Semantic Graph Application

A clean, extensible application that turns unstructured text into a semantic network for exploration and retrieval. It builds a single graph with typed edges: co-occurrence edges from keyword extraction and semantic edges refined via embeddings + a lightweight GCN. The graph is persisted to Neo4j and exposed via a FastAPI backend; a React/Vite frontend provides a minimal UI for building and exploring.

Features

Typed-edge semantic graph (cooccurrence | semantic)
Multilingual keyword extraction (EN/IT, auto-detect with override)
Embeddings + GCN refinement (PyTorch + PyG)
Community detection (Louvain)
Neo4j storage (Keyword, Document, RELATED {type, weight}, IN_DOC)
API-first backend (FastAPI), minimal React/Vite frontend
Apple Silicon–friendly setup; Docker/Compose; CI; structured logging

Requirements

macOS (Apple Silicon) or Linux, Python 3.12+
Neo4j 5.x (local or Docker)
Node.js 20+ (for the frontend)

Quickstart (local, Apple Silicon)

Create environment and install backend deps (uses uv)

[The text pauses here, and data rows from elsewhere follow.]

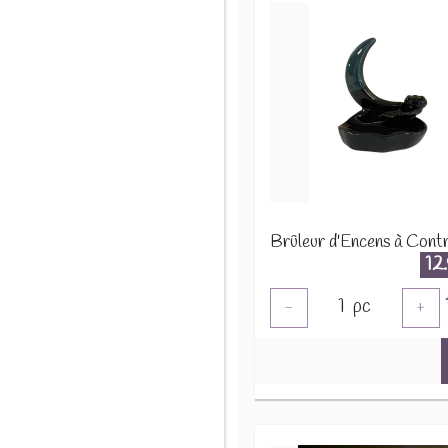
12
1
pc
-
+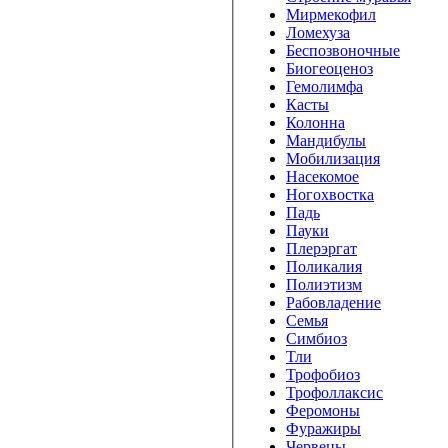
Мирмекофил
Ломехуза
Беспозвоночные
Биогеоценоз
Гемолимфа
Касты
Колонна
Мандибулы
Мобилизация
Насекомое
Ногохвостка
Падь
Пауки
Плерэргат
Поликалия
Полиэтизм
Рабовладение
Семья
Симбиоз
Тли
Трофобиоз
Трофоллаксис
Феромоны
Фуражиры
Червецы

curl -LsSf https://astral.sh/uv/install.sh | sh
uv venv .venv && source .venv/bin/activate
uv sync

Start Neo4j locally and create indexes

brew install neo4j && neo4j start
# Option A: paste into Neo4j Browser (http://localhost:7474)
CREATE INDEX IF NOT EXISTS FOR (k:Keyword) ON (k.name);
CREATE INDEX IF NOT EXISTS FOR (d:Document) ON (d.id);

# Option B: run via cypher-shell (local install)
cypher-shell -a bolt://localhost:7687 -u neo4j -p password -f scripts/setup_neo4j.cypher

# Option C: with Docker Compose Neo4j
# copy the script into the container and run it via cypher-shell
# (uses NEO4J_PASSWORD env or defaults to "password")
docker compose cp scripts/setup_neo4j.cypher neo4j:/var/lib/neo4j/import/setup_neo4j.cypher
docker compose exec neo4j cypher-shell -u neo4j -p "${NEO4J_PASSWORD:-password}" -f /var/lib/neo4j/import/setup_neo4j.cypher

Run backend API

uv run uvicorn app.main:app --reload

Run frontend

cd frontend
npm install
npm run dev

Open http://localhost:3000.

Quickstart (Docker Compose)

docker compose up --build

Backend: http://localhost:8000 (OpenAPI at /docs)
Frontend: http://localhost:3000
Neo4j: Bolt bolt://localhost:7687, Browser http://localhost:7474

Configuration

Copy config.yaml.example to config.yaml and adjust as needed.

preset: fast | balanced | max_quality
embedding_model, keyword_model
top_keywords, gnn_epochs, similarity_threshold
language: auto | en | it | ...
neo4j_uri, neo4j_user, neo4j_password
community_min_size

You can override preset, top_keywords, and similarity_threshold per /build request.

How to use

From the CLI (recommended for large corpora)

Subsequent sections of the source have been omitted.